- Description of the task:
Please restate, word for word, the lines below that begin at the one with "Bomboniere Thun" and end at the one with "May 28, 2020". Leave out all other lines.

- Excerpted records:
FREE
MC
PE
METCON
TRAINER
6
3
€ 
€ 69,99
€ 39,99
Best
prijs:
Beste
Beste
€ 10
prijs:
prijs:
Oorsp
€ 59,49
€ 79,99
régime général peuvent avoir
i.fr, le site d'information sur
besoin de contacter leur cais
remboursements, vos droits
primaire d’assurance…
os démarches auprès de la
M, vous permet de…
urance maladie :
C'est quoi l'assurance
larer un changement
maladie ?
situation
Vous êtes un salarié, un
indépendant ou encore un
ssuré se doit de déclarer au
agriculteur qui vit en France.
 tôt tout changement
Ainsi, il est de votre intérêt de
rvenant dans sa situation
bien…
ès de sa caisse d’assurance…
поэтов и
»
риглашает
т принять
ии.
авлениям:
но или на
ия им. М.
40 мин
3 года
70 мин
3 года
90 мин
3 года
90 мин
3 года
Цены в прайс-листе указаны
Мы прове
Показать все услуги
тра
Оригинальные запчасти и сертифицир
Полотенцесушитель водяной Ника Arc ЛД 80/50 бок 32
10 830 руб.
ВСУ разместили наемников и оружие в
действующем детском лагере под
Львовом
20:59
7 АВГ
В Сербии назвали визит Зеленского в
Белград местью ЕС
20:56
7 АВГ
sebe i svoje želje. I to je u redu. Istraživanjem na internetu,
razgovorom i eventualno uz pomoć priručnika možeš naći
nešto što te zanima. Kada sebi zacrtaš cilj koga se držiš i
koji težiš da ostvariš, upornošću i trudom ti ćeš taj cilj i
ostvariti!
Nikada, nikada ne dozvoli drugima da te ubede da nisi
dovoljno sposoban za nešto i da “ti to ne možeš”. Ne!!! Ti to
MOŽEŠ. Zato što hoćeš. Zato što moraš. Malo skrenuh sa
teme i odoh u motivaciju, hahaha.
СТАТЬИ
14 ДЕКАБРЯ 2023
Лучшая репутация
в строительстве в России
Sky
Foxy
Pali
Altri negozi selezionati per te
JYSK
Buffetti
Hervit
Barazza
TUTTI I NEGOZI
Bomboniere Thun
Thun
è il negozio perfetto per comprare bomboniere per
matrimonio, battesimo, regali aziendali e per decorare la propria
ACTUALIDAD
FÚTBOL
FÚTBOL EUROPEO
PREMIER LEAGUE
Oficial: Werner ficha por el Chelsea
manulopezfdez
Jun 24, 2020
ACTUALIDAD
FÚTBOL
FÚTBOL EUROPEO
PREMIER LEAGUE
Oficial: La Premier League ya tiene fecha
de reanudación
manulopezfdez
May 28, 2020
* * *
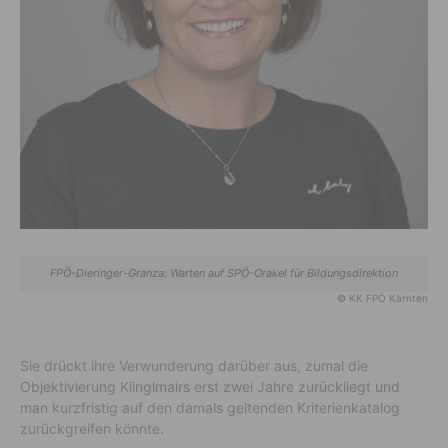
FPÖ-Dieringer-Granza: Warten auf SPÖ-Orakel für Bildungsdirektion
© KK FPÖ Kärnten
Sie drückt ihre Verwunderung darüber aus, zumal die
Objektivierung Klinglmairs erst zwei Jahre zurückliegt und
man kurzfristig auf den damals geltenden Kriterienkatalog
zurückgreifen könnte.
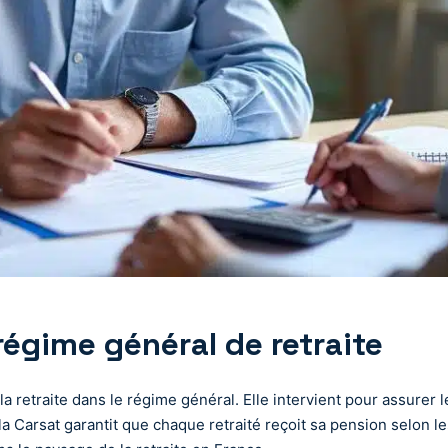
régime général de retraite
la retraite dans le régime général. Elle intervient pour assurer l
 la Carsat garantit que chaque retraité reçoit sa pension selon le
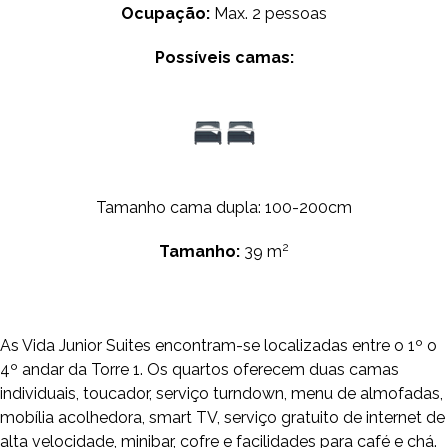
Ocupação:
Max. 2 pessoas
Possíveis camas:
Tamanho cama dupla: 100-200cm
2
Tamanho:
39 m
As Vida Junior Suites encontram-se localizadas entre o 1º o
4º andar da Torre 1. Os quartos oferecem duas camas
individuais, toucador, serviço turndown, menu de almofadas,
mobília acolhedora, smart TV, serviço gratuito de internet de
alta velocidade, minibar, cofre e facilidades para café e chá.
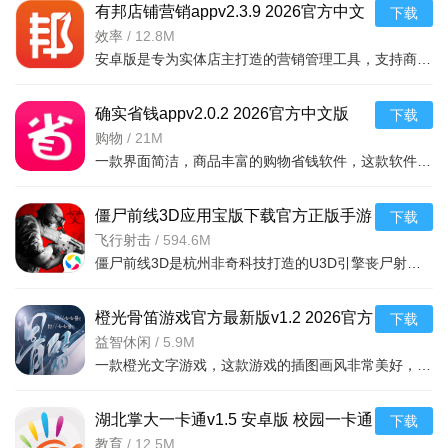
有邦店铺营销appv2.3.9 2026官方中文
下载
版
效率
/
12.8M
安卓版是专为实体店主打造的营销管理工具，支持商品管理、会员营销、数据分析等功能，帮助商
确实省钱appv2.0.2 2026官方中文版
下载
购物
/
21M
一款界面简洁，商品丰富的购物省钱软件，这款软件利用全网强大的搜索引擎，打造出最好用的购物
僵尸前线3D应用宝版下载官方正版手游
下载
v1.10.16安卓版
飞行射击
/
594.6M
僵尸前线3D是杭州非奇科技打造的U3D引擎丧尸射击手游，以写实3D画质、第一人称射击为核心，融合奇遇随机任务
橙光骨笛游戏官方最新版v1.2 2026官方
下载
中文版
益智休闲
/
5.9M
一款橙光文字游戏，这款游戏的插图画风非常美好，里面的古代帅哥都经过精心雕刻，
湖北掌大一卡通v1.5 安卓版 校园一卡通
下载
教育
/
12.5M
---
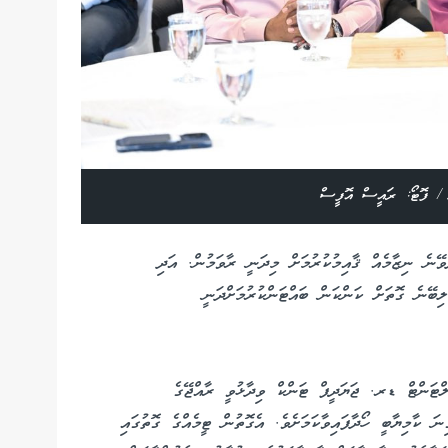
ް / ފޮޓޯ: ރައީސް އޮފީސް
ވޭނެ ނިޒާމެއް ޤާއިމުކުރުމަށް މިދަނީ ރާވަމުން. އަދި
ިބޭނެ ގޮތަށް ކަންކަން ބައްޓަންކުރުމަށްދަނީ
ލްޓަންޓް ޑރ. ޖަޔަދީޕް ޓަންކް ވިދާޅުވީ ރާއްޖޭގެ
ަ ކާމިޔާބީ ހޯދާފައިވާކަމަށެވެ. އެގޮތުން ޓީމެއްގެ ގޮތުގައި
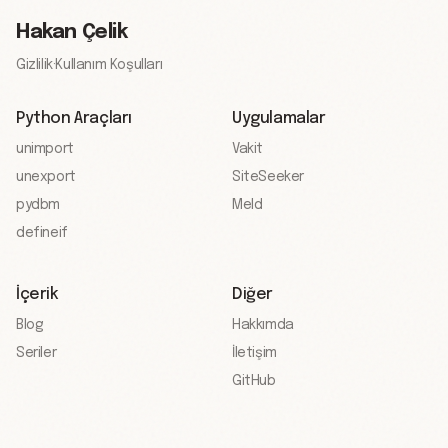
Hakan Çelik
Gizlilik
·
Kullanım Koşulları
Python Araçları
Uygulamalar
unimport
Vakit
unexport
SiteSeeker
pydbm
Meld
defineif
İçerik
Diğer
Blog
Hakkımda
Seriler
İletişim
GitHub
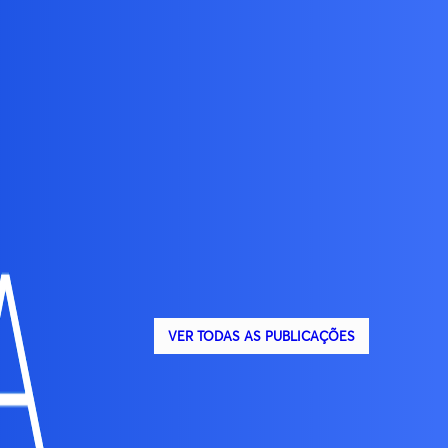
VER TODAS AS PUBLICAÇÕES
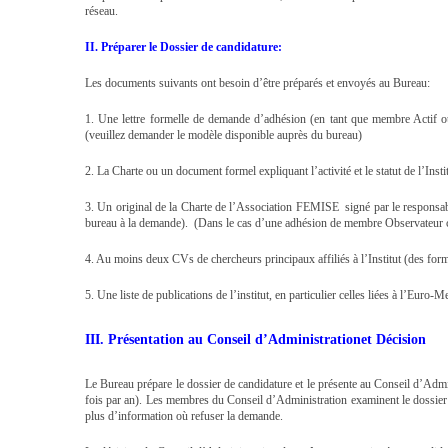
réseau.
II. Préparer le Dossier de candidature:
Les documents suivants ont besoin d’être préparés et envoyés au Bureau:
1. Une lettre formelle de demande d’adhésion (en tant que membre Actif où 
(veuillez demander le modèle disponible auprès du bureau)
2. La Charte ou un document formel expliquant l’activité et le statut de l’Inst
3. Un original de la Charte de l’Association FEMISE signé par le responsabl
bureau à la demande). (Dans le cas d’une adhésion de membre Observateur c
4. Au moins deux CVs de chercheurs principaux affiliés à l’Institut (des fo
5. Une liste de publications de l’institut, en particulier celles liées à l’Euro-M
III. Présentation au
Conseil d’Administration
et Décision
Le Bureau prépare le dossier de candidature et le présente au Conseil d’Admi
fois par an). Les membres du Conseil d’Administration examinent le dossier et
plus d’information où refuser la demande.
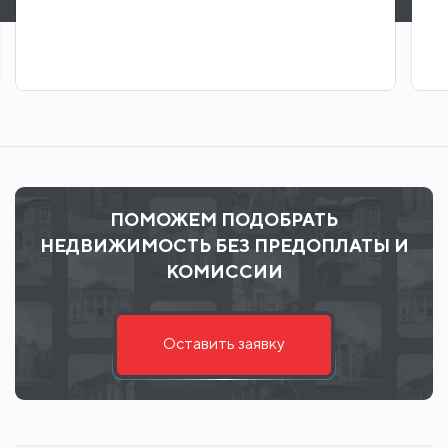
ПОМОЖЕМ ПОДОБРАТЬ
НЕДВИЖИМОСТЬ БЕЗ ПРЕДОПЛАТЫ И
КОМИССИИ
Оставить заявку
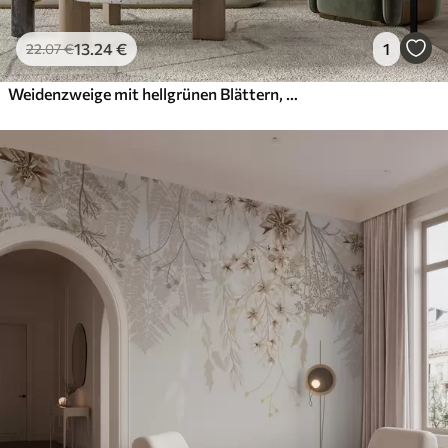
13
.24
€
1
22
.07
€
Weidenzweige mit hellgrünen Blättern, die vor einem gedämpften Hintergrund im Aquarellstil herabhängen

- Result below:
Bomboniere Thun
Thun
è il negozio perfetto per comprare bomboniere per
matrimonio, battesimo, regali aziendali e per decorare la propria
ACTUALIDAD
FÚTBOL
FÚTBOL EUROPEO
PREMIER LEAGUE
Oficial: Werner ficha por el Chelsea
manulopezfdez
Jun 24, 2020
ACTUALIDAD
FÚTBOL
FÚTBOL EUROPEO
PREMIER LEAGUE
Oficial: La Premier League ya tiene fecha
de reanudación
manulopezfdez
May 28, 2020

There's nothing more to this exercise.